→ **Work task**:
For this exercise, transcribe all the entries exactly as given and omit the images.

→ **Supplied data**:
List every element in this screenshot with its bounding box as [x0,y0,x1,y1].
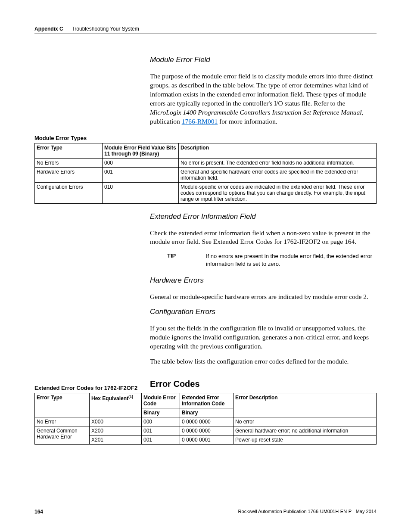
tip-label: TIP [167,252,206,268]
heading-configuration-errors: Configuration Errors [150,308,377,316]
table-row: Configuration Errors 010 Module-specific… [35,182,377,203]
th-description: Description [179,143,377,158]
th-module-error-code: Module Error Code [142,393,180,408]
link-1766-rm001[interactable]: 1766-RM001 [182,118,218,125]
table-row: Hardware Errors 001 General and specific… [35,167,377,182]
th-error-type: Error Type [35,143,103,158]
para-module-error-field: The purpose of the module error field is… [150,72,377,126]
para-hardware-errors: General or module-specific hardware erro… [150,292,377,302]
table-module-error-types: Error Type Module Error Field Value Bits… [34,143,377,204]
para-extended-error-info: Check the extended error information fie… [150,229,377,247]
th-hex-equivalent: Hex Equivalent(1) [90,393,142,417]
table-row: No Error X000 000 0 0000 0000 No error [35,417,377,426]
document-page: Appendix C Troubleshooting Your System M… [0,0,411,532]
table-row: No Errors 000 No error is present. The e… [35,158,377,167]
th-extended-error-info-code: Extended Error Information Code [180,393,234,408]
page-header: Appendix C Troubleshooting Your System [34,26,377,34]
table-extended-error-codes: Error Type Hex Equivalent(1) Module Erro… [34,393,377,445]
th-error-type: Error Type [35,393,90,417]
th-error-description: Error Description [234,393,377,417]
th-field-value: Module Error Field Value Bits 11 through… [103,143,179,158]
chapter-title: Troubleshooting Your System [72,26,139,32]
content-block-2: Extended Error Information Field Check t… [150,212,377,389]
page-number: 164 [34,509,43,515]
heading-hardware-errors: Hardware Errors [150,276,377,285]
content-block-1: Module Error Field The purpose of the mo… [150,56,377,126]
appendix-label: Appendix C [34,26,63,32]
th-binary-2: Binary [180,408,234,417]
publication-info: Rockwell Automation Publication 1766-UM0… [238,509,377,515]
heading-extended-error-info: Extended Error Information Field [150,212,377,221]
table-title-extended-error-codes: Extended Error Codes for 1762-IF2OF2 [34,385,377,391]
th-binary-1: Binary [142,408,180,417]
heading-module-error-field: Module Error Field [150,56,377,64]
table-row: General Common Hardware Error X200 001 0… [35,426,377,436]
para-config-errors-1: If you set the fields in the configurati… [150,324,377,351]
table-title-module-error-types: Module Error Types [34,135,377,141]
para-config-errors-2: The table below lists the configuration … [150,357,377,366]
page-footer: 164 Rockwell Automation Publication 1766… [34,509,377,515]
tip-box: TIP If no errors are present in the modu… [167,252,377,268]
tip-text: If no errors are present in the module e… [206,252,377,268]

→ **Answer area**:
List every element in this screenshot with its bounding box as [x0,y0,x1,y1].
tip-label: TIP [167,252,206,268]
heading-configuration-errors: Configuration Errors [150,308,377,316]
table-row: Configuration Errors 010 Module-specific… [35,182,377,203]
th-description: Description [179,143,377,158]
th-module-error-code: Module Error Code [142,393,180,408]
link-1766-rm001[interactable]: 1766-RM001 [182,118,218,125]
table-row: Hardware Errors 001 General and specific… [35,167,377,182]
th-error-type: Error Type [35,143,103,158]
para-module-error-field: The purpose of the module error field is… [150,72,377,126]
para-hardware-errors: General or module-specific hardware erro… [150,292,377,302]
table-module-error-types: Error Type Module Error Field Value Bits… [34,143,377,204]
para-extended-error-info: Check the extended error information fie… [150,229,377,247]
th-hex-equivalent: Hex Equivalent(1) [90,393,142,417]
table-row: No Error X000 000 0 0000 0000 No error [35,417,377,426]
document-page: Appendix C Troubleshooting Your System M… [0,0,411,532]
table-row: No Errors 000 No error is present. The e… [35,158,377,167]
th-extended-error-info-code: Extended Error Information Code [180,393,234,408]
page-header: Appendix C Troubleshooting Your System [34,26,377,34]
table-extended-error-codes: Error Type Hex Equivalent(1) Module Erro… [34,393,377,445]
th-error-type: Error Type [35,393,90,417]
th-error-description: Error Description [234,393,377,417]
th-field-value: Module Error Field Value Bits 11 through… [103,143,179,158]
chapter-title: Troubleshooting Your System [72,26,139,32]
content-block-2: Extended Error Information Field Check t… [150,212,377,389]
page-number: 164 [34,509,43,515]
heading-hardware-errors: Hardware Errors [150,276,377,285]
content-block-1: Module Error Field The purpose of the mo… [150,56,377,126]
appendix-label: Appendix C [34,26,63,32]
th-binary-2: Binary [180,408,234,417]
publication-info: Rockwell Automation Publication 1766-UM0… [238,509,377,515]
heading-extended-error-info: Extended Error Information Field [150,212,377,221]
table-title-extended-error-codes: Extended Error Codes for 1762-IF2OF2 [34,385,377,391]
th-binary-1: Binary [142,408,180,417]
heading-module-error-field: Module Error Field [150,56,377,64]
table-row: General Common Hardware Error X200 001 0… [35,426,377,436]
para-config-errors-1: If you set the fields in the configurati… [150,324,377,351]
table-title-module-error-types: Module Error Types [34,135,377,141]
para-config-errors-2: The table below lists the configuration … [150,357,377,366]
page-footer: 164 Rockwell Automation Publication 1766… [34,509,377,515]
tip-box: TIP If no errors are present in the modu… [167,252,377,268]
tip-text: If no errors are present in the module e… [206,252,377,268]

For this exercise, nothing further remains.